I knew that after my 'summer vacation' the decision about treatment would boil down to whether or not to pursue IV antibiotics. I did not feel that I had the information necessary to make the decision. I truthfully said to Dr. Lyme that I really needed his feedback and his advice to make this decision as he deals with this every day.
His bottom line was this: Based on the degree to which I am compromised, trying IV antibiotics is a reasonable risk to take. There are no guarantees, but we can hope that this will lead to improvement. He really felt that my body was ready for IVs given the treatment we have done so far. Although we have had to be very judicious about my treatment given my sensitivities we have done a significant amount of treatment so far.
Every Lyme doctor is different, some of them vastly so, in how they approach treatment. I have chosen a doctor who is fairly conservative and does not use much in terms of alternative treatment. At this point, I want this approach.
What really helped me to make the decision to go on IVs was when I asked Dr. Lyme how many patients he put on IV therapy and how often he used it. He said to me that he does not use IV therapy very often and is "very selective" about who he places on such treatment.
For me, this statement was incredibly reassuring. It made me feel comfortable (as comfortable as one can be) with the decision.

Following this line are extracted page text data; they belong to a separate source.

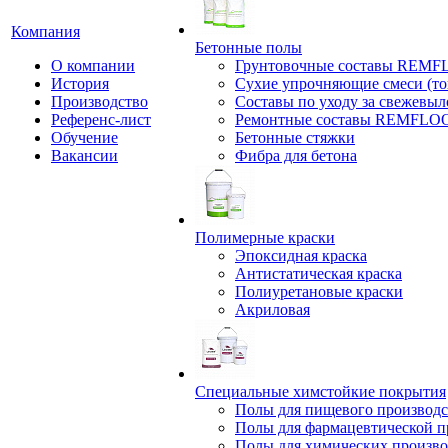
Компания
Бетонные полы
О компании
Грунтовочные составы REM
История
Сухие упрочняющие смеси (т
Производство
Составы по уходу за свежевы
Референс-лист
Ремонтные составы REMFLO
Обучение
Бетонные стяжки
Вакансии
Фибра для бетона
Полимерные краски
Эпоксидная краска
Антистатическая краска
Полиуретановые краски
Акриловая
Специальные химстойкие покрытия
Полы для пищевого производс
Полы для фармацевтической 
Полы для химических произво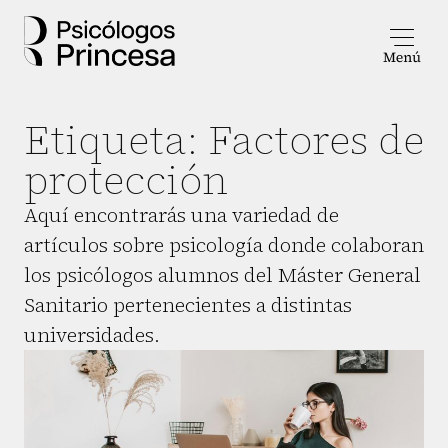
Etiqueta:
Factores de
protección
Aquí encontrarás una variedad de
artículos sobre psicología donde colaboran
los psicólogos alumnos del Máster General
Sanitario pertenecientes a distintas
universidades.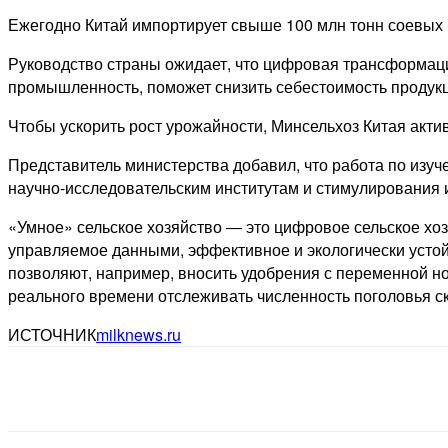
Ежегодно Китай импортирует свыше 100 млн тонн соевых б
Руководство страны ожидает, что цифровая трансформац
промышленность, поможет снизить себестоимость продукци
Чтобы ускорить рост урожайности, Минсельхоз Китая акти
Представитель министерства добавил, что работа по изуч
научно-исследовательским институтам и стимулирования и
«Умное» сельское хозяйство ― это цифровое сельское хо
управляемое данными, эффективное и экологически усто
позволяют, например, вносить удобрения с переменной н
реального времени отслеживать численность поголовья ск
ИСТОЧНИК
milknews.ru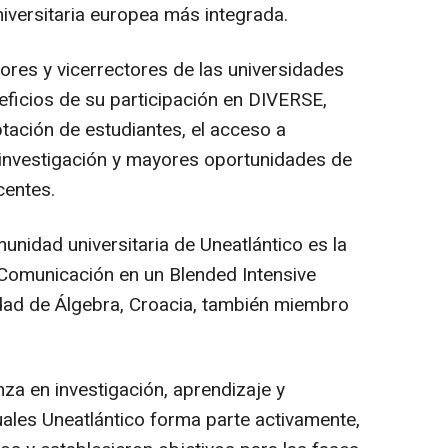
niversitaria europea más integrada.
tores y vicerrectores de las universidades
eficios de su participación en DIVERSE,
ptación de estudiantes, el acceso a
a investigación y mayores oportunidades de
centes.
nidad universitaria de Uneatlántico es la
 Comunicación en un Blended Intensive
dad de Álgebra, Croacia, también miembro
nza en investigación, aprendizaje y
uales Uneatlántico forma parte activamente,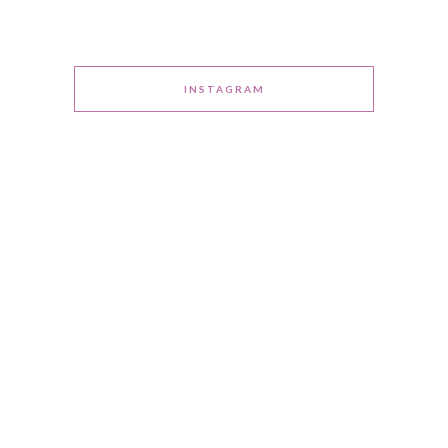
INSTAGRAM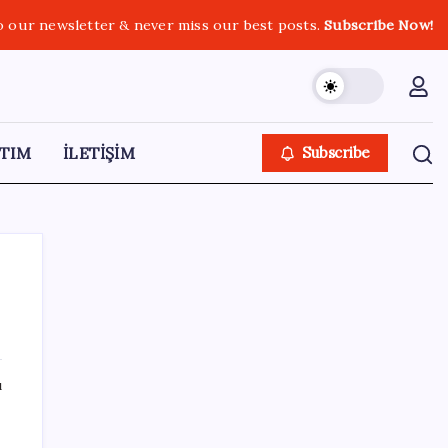
o our newsletter & never miss our best posts.
Subscribe Now!
TIM
İLETİŞİM
Subscribe
SON YAZILAR
ı
MacBook Ultra için Geri Sayım Başladı: İşte
Bilinenler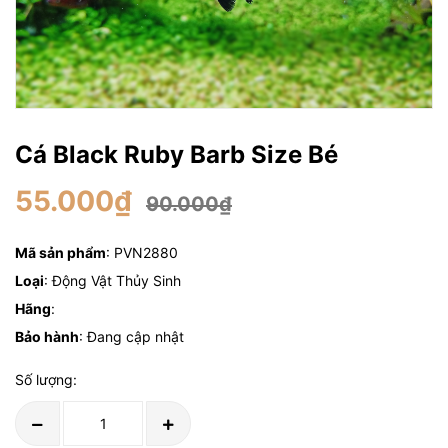
Cá Black Ruby Barb Size Bé
55.000₫
90.000₫
Mã sản phẩm
: PVN2880
Loại
: Động Vật Thủy Sinh
Hãng
:
Bảo hành
: Đang cập nhật
Số lượng:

As a family we had to ask some really difficult questions of ourselves. All of us still have horrible memories of my PICC line in 2005, yet we knew we could not let fear drive our decision. If I had cancer and needed chemo, would I not do it because I was afraid of getting a port and its possible complications? No. Would I not try IV antibiotics because I was afraid of getting a port? Ultimately the answer was no. With chemo there are no guarantees either. And there are none with this treatment.
But if I don't try, I will always wonder if it might have been my best shot at getting better.
I'm not ready to say that the quality of life I have right now is 'good enough'. Someday I might have to do that. Right now though, there are still treatments left to try and that's where I'm at in my decision making. I keep imagining myself turning 35 next year and feeling like things are beginning anew. I hope I can hold onto that imagery over the next several months!
Blessings,
Emily
Photos: Vase full of gladiolas from Pam and Norm's garden. They are still in my room right now!